#### The problem
Please make an exact copy of the lines from the one holding "Política de privacidad (575, 579)" through the end of the data, both ends included, with no pictures.

#### Collected data
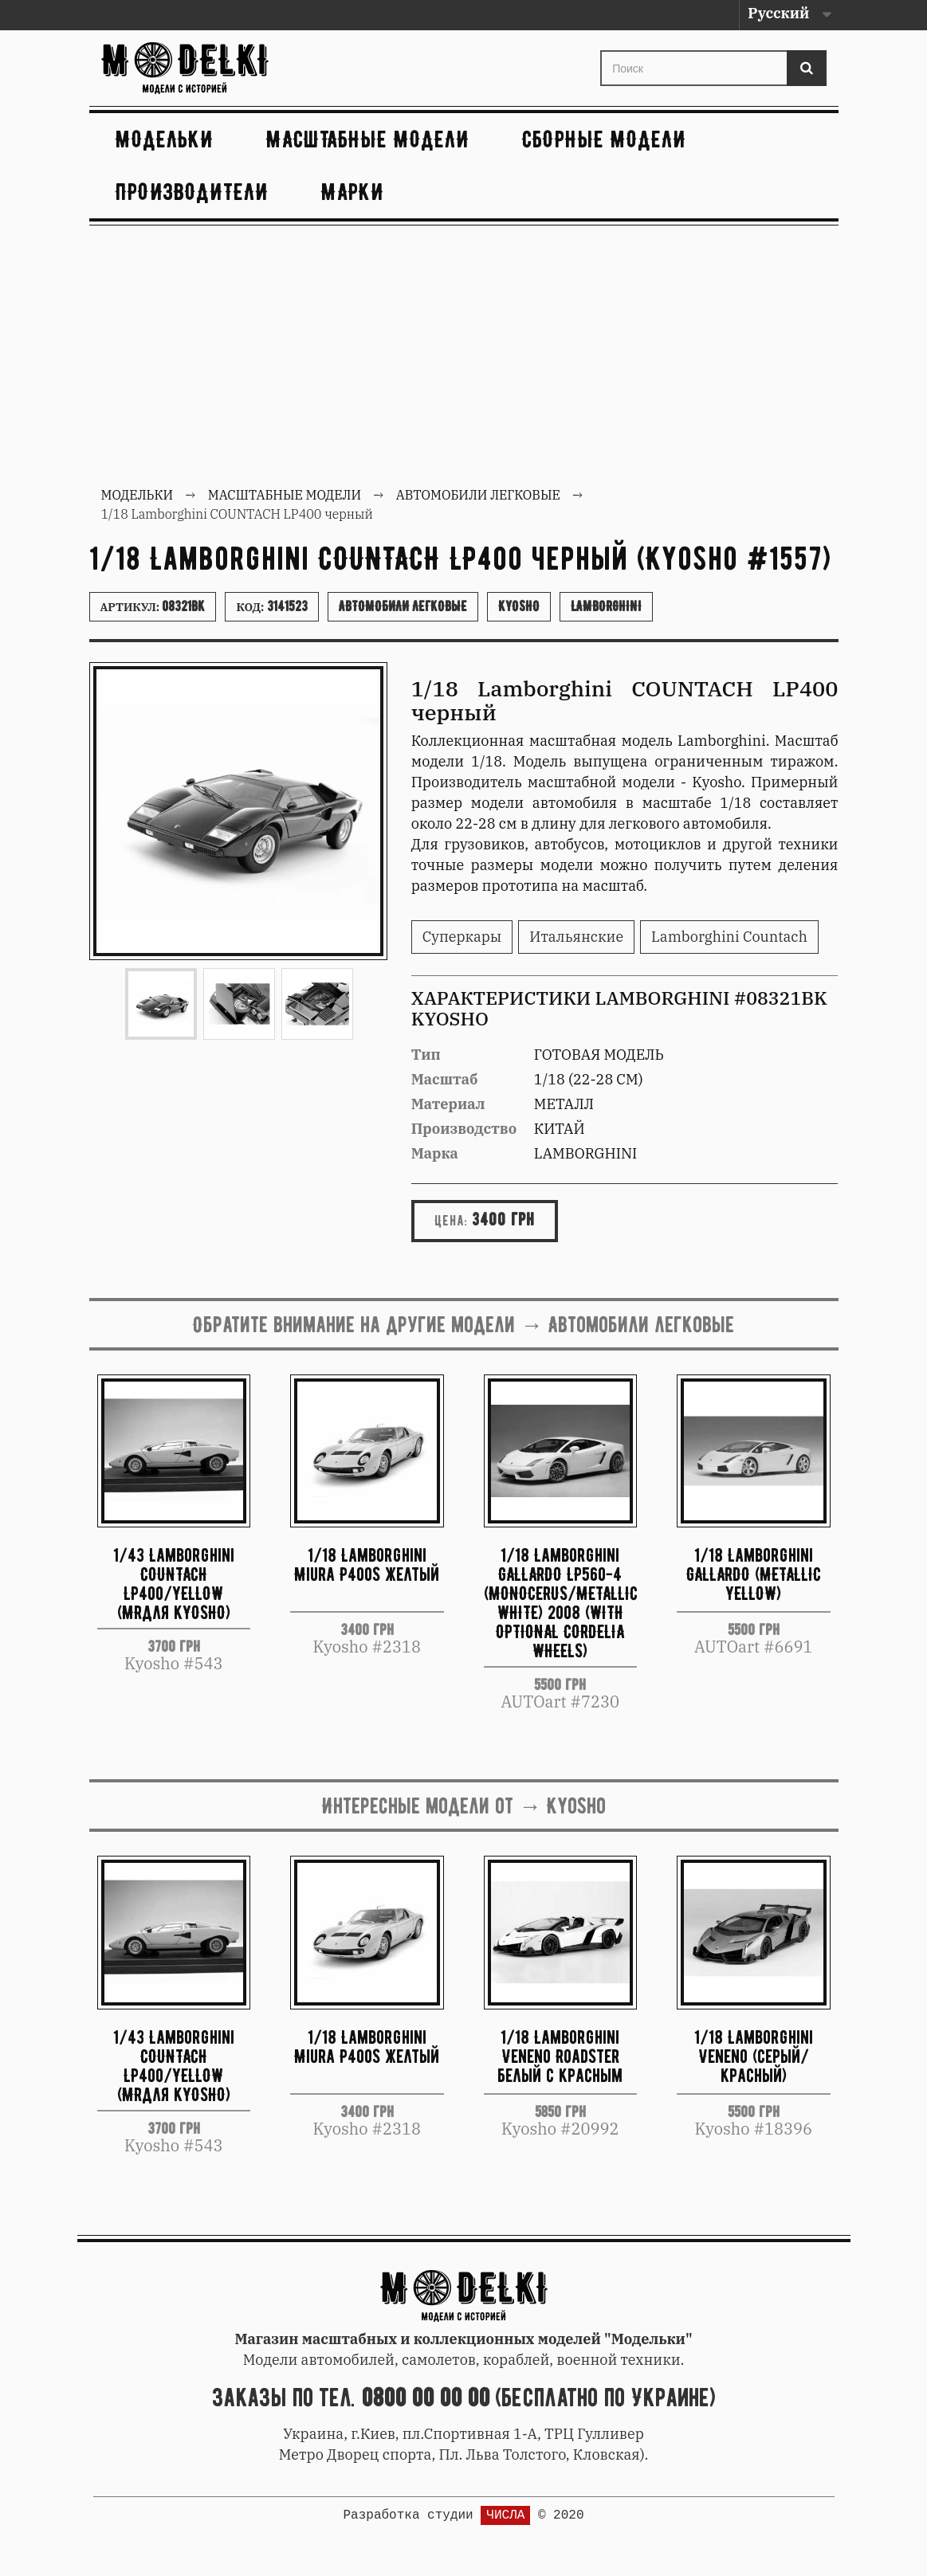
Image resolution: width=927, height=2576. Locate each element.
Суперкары (462, 936)
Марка (434, 1153)
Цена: (451, 1220)
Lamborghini (606, 606)
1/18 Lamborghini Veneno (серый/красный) (753, 2056)
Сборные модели (604, 139)
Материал (448, 1104)
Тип (426, 1054)
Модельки (165, 139)
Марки (352, 191)
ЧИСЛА (505, 2515)
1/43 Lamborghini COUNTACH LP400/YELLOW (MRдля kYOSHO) (173, 1582)
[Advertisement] (463, 357)
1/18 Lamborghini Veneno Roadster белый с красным (560, 2056)
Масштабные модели (367, 139)
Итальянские (576, 936)
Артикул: (153, 606)
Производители (192, 191)
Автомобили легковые (403, 606)
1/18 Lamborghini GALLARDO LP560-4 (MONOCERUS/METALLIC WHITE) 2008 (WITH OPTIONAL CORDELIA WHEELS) (561, 1601)
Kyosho (519, 606)
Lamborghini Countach (729, 936)
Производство (464, 1128)
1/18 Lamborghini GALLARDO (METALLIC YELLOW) (753, 1574)
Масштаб (444, 1079)
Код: (271, 606)
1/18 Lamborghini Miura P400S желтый (366, 1564)
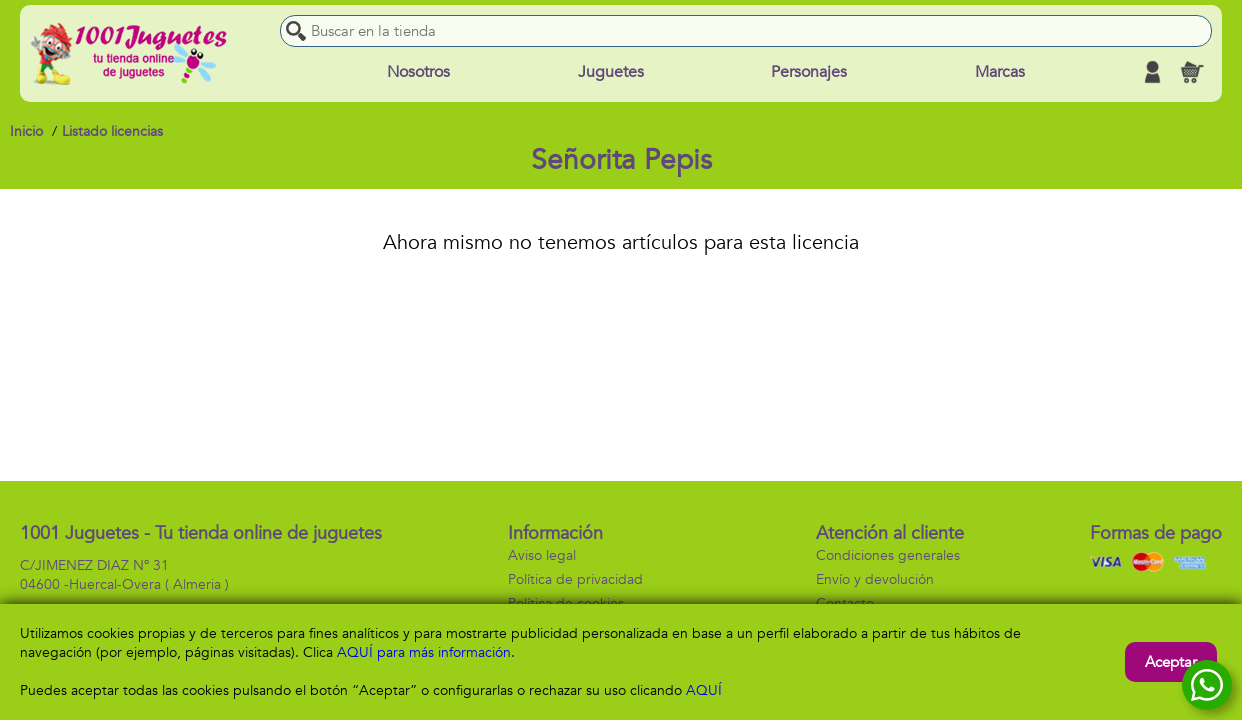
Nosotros (418, 72)
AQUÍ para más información (424, 652)
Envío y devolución (875, 579)
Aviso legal (542, 555)
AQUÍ (704, 690)
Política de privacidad (575, 579)
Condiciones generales (888, 555)
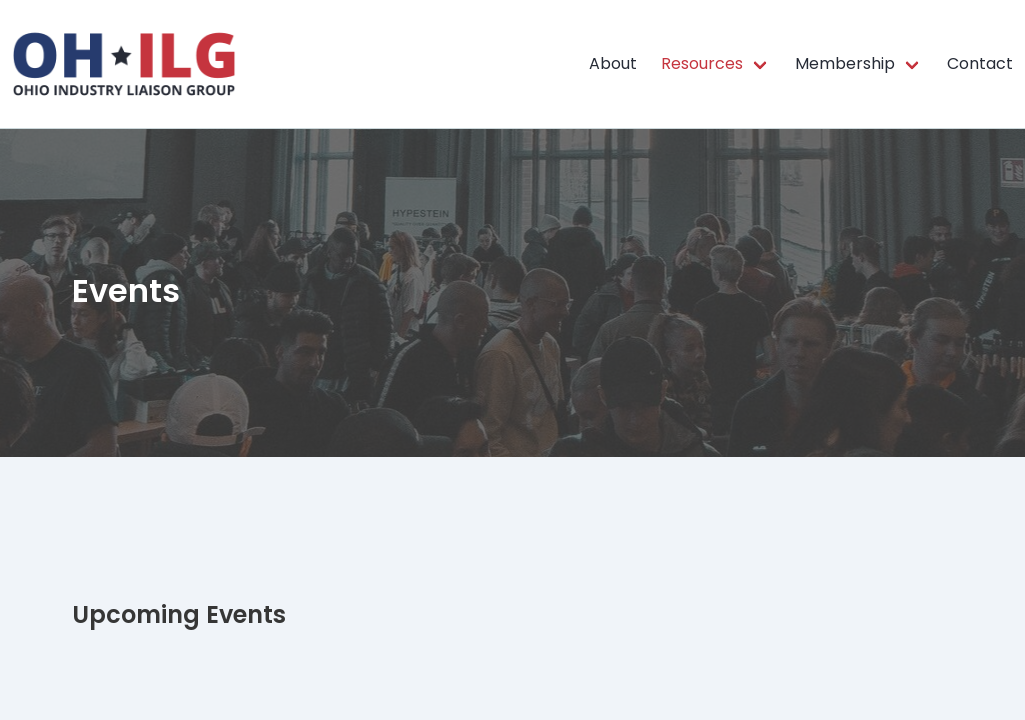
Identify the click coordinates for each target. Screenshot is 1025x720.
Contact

#### Solution to this problem
Política de privacidad (575, 579)
Condiciones generales (888, 555)
Identify the click coordinates for each target. Screenshot is 1025x720.
Contact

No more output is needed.